The examples below have been created so that you can test the workflow for scanning both 12 and 24 word mnemonics. (Scanning the left plate for a 12 word mnemonic and both plates for 24) The resulting fingerprint from an successful scan is also incldued in the image.

TinySeed

OneKey KeyTag

Binary Grid

Size, Offset and Padding Reference

The general logic for how these are processed is:

  1. Krux first looks for a square (Which works best if with a well lit square, with clean edges, on a dark background)
  2. This square is checked and if the ratio of length to height is within a defined range for the given seed type, the square is further processed. (Uses the aspect_high and aspect_low variables)
  3. An X and Y offset are applied to work out the corner of the seed grid within the seed plate.

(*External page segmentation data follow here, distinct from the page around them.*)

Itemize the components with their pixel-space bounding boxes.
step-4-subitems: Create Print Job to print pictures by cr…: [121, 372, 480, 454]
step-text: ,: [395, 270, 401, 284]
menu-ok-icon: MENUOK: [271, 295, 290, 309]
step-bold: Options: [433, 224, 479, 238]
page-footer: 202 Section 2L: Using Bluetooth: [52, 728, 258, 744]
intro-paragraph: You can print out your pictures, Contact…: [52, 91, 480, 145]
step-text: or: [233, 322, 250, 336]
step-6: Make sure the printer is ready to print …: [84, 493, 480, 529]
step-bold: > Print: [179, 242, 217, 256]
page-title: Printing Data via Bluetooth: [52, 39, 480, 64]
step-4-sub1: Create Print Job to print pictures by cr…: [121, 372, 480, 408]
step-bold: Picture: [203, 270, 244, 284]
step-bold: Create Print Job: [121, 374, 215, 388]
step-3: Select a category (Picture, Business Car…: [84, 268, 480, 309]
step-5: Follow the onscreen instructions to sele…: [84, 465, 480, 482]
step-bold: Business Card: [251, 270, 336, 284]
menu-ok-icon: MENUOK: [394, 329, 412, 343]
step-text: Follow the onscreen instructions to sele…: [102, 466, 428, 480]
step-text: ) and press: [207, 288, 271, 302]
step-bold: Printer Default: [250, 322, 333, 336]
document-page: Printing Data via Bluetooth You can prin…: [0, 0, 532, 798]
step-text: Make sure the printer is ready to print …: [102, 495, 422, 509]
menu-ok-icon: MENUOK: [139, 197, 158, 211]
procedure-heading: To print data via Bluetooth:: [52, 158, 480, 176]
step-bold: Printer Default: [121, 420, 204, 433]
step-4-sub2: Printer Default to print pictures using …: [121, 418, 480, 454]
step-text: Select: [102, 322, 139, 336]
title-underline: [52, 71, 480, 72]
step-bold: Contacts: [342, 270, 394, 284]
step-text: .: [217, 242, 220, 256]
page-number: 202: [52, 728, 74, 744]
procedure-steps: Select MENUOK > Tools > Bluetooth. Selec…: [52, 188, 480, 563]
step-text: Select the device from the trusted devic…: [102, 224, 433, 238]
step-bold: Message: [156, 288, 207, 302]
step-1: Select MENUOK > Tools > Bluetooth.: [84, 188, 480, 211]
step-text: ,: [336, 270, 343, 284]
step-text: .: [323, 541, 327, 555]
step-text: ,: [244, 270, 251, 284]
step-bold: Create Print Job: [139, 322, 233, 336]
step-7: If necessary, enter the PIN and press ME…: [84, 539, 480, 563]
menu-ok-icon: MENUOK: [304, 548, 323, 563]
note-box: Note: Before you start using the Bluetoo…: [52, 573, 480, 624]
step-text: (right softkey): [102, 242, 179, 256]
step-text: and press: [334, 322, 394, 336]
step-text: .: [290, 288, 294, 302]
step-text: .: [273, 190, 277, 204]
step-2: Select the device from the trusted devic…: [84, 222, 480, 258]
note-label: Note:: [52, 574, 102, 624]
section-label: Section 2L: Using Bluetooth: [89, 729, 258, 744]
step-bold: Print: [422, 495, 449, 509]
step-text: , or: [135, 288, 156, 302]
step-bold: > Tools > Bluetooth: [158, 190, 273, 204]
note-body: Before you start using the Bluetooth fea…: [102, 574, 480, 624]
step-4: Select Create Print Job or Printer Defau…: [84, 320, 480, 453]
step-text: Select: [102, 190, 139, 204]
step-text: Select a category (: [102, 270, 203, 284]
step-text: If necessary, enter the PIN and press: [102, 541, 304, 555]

Some devices like the Maix Amigo use a mirrored coordinate system and some seed types will have a slightly different layout on the front and back of the plate. (Uses the x_offset and y_offset variables, p0 for the front face and p1 for the reverse face)
  4. The location of each cell within the 12x12 grid is calculated. (This uses the xpad and ypad variables)
  5. Krux uses the grid created in 4 to evaluate which cells are marked and which are blank, once a seed with a valid checksum is detected, the user can then confirm the dots.

If you have a different type of grid that you want to use, you will need to edit the offsets and padding numbers in tiny_seed.py. (All of the sizes are scaled based on the size of the square detected in step 1...)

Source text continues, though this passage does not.